Provided data ▸

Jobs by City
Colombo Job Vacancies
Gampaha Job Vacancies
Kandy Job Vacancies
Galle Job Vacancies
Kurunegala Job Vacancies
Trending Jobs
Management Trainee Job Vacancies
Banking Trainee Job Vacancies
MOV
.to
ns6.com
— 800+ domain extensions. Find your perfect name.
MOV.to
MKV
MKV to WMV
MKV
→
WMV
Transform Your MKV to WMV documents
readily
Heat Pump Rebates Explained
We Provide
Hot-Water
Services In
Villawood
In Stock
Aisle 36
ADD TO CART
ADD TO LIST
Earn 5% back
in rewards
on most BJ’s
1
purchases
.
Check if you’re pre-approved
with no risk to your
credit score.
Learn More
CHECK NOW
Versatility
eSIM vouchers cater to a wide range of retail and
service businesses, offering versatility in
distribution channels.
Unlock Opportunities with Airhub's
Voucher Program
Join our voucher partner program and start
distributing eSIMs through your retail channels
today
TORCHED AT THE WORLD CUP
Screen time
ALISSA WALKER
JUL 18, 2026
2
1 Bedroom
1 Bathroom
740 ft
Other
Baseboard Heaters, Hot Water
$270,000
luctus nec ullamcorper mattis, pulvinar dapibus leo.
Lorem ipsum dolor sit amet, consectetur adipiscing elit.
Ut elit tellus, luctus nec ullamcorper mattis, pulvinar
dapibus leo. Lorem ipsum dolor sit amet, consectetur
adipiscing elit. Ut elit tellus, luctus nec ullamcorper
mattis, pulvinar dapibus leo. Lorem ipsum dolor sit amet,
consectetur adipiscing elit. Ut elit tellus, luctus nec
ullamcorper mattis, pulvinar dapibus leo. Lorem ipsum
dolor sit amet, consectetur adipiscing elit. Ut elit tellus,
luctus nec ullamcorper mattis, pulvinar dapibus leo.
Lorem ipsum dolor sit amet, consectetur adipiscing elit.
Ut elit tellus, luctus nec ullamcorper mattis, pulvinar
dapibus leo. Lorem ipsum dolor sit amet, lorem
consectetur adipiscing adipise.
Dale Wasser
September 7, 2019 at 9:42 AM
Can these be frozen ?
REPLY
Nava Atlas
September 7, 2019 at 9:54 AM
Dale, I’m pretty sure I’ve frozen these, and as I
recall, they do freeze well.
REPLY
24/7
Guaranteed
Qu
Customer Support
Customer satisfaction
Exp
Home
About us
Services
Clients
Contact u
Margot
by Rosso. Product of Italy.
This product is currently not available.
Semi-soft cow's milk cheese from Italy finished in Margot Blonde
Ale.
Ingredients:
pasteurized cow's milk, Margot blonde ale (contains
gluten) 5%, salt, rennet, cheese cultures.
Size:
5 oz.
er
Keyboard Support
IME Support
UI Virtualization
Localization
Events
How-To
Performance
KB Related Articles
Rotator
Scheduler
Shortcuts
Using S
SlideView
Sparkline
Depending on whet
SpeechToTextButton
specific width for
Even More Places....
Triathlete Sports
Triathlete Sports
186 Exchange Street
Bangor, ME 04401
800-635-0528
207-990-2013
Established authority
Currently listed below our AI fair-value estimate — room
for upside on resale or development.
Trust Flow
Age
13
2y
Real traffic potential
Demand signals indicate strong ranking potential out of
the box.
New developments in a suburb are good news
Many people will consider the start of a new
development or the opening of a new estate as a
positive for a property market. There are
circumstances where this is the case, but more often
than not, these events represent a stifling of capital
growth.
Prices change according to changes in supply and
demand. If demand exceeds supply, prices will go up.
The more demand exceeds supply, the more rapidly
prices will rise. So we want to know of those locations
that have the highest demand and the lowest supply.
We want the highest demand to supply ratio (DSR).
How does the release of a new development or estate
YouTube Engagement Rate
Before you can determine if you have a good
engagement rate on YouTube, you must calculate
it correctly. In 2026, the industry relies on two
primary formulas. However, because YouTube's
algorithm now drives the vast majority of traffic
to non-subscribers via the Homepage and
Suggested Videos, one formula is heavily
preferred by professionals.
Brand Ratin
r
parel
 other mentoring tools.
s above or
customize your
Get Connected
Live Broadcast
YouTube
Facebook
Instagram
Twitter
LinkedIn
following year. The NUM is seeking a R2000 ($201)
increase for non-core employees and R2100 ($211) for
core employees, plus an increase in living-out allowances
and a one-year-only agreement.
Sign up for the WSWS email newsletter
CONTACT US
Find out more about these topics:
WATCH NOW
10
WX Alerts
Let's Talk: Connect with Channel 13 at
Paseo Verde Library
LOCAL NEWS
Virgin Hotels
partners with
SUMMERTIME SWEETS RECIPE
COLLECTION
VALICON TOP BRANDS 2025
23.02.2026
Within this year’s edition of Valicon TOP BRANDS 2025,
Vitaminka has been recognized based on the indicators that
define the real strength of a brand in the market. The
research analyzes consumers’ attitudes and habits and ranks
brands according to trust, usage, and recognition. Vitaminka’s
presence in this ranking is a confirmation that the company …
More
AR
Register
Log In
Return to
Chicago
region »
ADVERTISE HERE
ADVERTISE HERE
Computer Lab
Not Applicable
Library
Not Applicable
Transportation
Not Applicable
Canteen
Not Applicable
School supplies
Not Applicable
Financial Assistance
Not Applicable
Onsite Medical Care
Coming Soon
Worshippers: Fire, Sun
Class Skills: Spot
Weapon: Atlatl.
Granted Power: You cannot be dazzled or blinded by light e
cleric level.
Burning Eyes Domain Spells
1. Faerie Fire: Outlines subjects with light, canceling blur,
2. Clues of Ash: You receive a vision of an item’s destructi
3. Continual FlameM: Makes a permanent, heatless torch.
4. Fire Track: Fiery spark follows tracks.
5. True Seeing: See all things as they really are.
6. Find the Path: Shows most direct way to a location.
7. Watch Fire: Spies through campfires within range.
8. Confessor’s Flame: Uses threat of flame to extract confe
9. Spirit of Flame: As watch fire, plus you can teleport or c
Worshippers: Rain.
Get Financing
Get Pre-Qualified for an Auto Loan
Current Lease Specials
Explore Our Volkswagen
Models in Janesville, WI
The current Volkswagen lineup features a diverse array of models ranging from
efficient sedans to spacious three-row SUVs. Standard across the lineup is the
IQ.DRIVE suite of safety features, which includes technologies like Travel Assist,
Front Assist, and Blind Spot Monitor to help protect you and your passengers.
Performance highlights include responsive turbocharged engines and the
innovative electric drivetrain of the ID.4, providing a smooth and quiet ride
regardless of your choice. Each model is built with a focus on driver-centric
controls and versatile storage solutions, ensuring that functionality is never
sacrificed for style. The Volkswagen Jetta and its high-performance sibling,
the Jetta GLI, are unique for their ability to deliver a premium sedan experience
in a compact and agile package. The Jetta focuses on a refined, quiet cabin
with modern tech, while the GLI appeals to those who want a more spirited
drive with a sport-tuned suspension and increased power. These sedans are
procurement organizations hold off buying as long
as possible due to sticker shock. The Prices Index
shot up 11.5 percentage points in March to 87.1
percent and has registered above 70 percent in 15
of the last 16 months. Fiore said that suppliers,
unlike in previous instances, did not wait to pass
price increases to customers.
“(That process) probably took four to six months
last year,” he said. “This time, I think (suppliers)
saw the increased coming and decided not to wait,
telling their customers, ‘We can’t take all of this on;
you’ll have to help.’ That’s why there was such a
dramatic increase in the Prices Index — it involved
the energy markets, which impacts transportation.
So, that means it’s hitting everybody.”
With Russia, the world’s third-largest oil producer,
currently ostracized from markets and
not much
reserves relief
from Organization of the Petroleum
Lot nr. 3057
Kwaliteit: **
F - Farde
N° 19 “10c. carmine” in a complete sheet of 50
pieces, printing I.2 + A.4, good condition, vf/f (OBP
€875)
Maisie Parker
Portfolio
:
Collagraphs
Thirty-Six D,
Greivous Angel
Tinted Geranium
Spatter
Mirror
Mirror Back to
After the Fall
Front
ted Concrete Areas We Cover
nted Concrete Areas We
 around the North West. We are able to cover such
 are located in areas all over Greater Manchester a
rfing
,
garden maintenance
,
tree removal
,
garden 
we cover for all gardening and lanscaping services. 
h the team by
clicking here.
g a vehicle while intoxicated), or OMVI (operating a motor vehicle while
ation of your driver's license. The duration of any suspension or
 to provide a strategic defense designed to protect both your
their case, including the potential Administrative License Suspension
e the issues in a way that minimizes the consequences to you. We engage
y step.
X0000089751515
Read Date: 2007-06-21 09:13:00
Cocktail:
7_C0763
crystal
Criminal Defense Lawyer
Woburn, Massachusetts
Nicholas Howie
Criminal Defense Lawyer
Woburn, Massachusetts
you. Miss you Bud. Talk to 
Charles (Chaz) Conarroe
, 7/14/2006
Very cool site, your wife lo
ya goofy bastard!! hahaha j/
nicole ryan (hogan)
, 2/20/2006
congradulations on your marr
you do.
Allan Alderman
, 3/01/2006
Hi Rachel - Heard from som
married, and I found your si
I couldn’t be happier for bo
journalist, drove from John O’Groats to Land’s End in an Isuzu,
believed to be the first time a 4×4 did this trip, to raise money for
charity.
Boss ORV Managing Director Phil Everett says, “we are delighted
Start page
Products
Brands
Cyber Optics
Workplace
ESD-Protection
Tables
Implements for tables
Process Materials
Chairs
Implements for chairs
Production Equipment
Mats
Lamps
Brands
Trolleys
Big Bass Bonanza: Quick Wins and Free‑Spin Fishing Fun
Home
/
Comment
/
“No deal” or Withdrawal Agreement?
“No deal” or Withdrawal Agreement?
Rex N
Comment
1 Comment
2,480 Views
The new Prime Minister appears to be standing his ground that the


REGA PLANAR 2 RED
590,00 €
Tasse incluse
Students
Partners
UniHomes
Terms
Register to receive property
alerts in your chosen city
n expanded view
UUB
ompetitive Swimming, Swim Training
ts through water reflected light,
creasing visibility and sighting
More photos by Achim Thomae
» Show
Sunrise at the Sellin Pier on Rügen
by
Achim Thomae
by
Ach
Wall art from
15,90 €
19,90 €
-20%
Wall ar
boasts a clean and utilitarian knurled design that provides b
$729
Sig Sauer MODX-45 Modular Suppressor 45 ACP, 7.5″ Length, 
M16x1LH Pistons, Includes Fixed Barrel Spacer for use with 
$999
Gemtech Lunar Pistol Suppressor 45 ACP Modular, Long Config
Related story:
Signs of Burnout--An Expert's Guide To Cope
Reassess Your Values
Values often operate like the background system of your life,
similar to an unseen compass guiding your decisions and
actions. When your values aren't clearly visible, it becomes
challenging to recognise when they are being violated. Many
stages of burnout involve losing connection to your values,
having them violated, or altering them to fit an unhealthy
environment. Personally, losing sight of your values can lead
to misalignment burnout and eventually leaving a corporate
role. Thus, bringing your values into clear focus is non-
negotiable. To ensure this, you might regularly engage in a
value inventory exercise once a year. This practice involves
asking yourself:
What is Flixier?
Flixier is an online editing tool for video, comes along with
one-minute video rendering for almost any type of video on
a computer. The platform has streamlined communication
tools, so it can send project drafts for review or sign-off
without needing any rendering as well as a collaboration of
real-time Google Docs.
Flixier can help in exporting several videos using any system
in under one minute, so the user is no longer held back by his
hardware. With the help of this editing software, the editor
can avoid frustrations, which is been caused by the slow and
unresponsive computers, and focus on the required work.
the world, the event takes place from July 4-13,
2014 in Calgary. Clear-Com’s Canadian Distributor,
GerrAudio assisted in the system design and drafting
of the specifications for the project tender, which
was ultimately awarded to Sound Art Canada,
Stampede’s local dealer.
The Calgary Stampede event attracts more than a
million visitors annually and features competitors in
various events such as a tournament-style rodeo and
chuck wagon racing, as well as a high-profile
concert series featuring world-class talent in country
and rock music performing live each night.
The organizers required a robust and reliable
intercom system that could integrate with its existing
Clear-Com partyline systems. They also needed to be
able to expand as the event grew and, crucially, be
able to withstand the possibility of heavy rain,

Problem description ▸ Your task is to restate, word for word, only those lines above that fall between the line holding "ation of your" and the line holding "nicole ryan (hogan)", inclusive.

Written answer ▸
ation of your driver's license. The duration of any suspension or
 to provide a strategic defense designed to protect both your
their case, including the potential Administrative License Suspension
e the issues in a way that minimizes the consequences to you. We engage
y step.
X0000089751515
Read Date: 2007-06-21 09:13:00
Cocktail:
7_C0763
crystal
Criminal Defense Lawyer
Woburn, Massachusetts
Nicholas Howie
Criminal Defense Lawyer
Woburn, Massachusetts
you. Miss you Bud. Talk to 
Charles (Chaz) Conarroe
, 7/14/2006
Very cool site, your wife lo
ya goofy bastard!! hahaha j/
nicole ryan (hogan)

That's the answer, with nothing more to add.